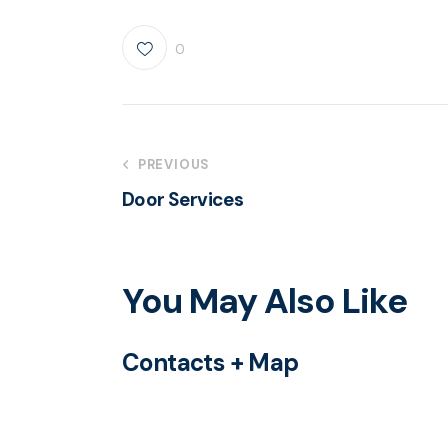
0
Navigation
PREVIOUS
Door Services
de
l’article
You May Also Like
Contacts + Map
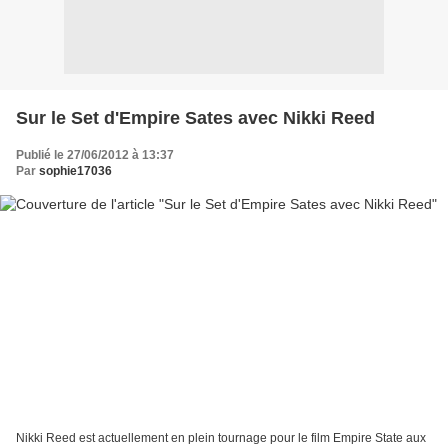
Sur le Set d'Empire Sates avec Nikki Reed
Publié le 27/06/2012 à 13:37
Par
sophie17036
Nikki Reed est actuellement en plein tournage pour le film Empire State aux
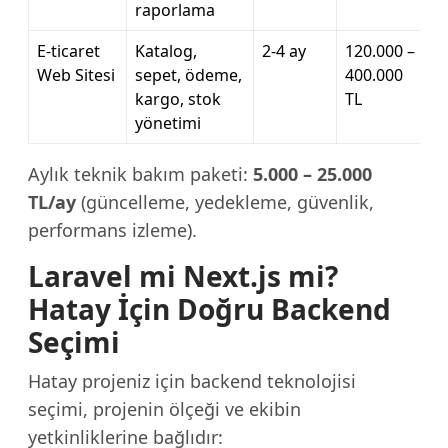
raporlama
E-ticaret
Katalog,
2-4 ay
120.000 –
Web Sitesi
sepet, ödeme,
400.000
kargo, stok
TL
yönetimi
Aylık teknik bakım paketi:
5.000 – 25.000
TL/ay
(güncelleme, yedekleme, güvenlik,
performans izleme).
Laravel mi Next.js mi?
Hatay İçin Doğru Backend
Seçimi
Hatay projeniz için backend teknolojisi
seçimi, projenin ölçeği ve ekibin
yetkinliklerine bağlıdır:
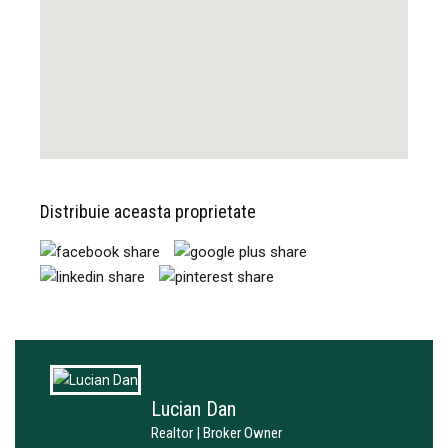
Distribuie aceasta proprietate
Lucian Dan
Realtor | Broker Owner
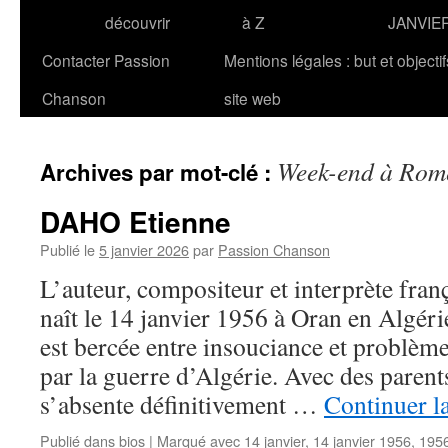
découvrir
à Z
JANVIE
Contacter Passion
Mentions légales : but et objecti
Chanson
site web
Week-end à Rom
Archives par mot-clé :
DAHO Etienne
Publié le
5 janvier 2026
par
Passion Chanson
L’auteur, compositeur et interprète fr
naît le 14 janvier 1956 à Oran en Algér
est bercée entre insouciance et problèm
par la guerre d’Algérie. Avec des parent
s’absente définitivement …
Continuer l
Publié dans
bios
|
Marqué avec
14 janvier
,
14 janvier 1956
,
195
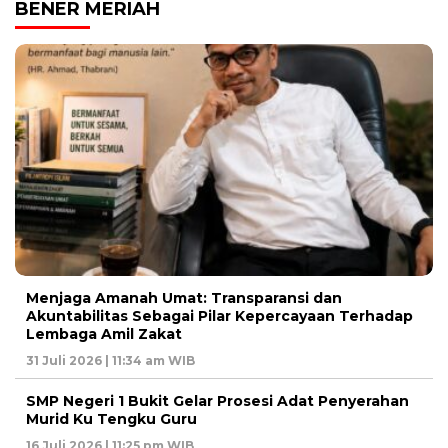
BENER MERIAH
Menjaga Amanah Umat: Transparansi dan
Akuntabilitas Sebagai Pilar Kepercayaan Terhadap
Lembaga Amil Zakat
31 Juli 2026 | 11:34 am WIB
SMP Negeri 1 Bukit Gelar Prosesi Adat Penyerahan
Murid Ku Tengku Guru
16 Juli 2026 | 11:25 pm WIB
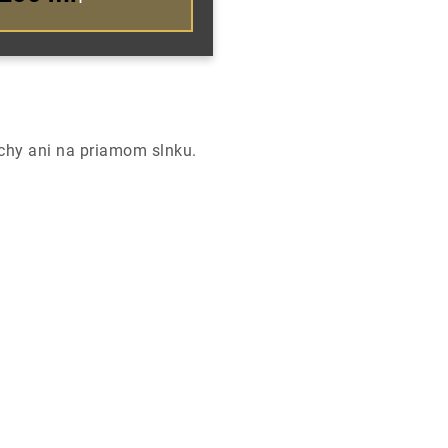
chy ani na priamom slnku.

::::::::::

Using the listing, collect all lines in which the string "Passion" is found.

Contacter Passion
Passion Chanson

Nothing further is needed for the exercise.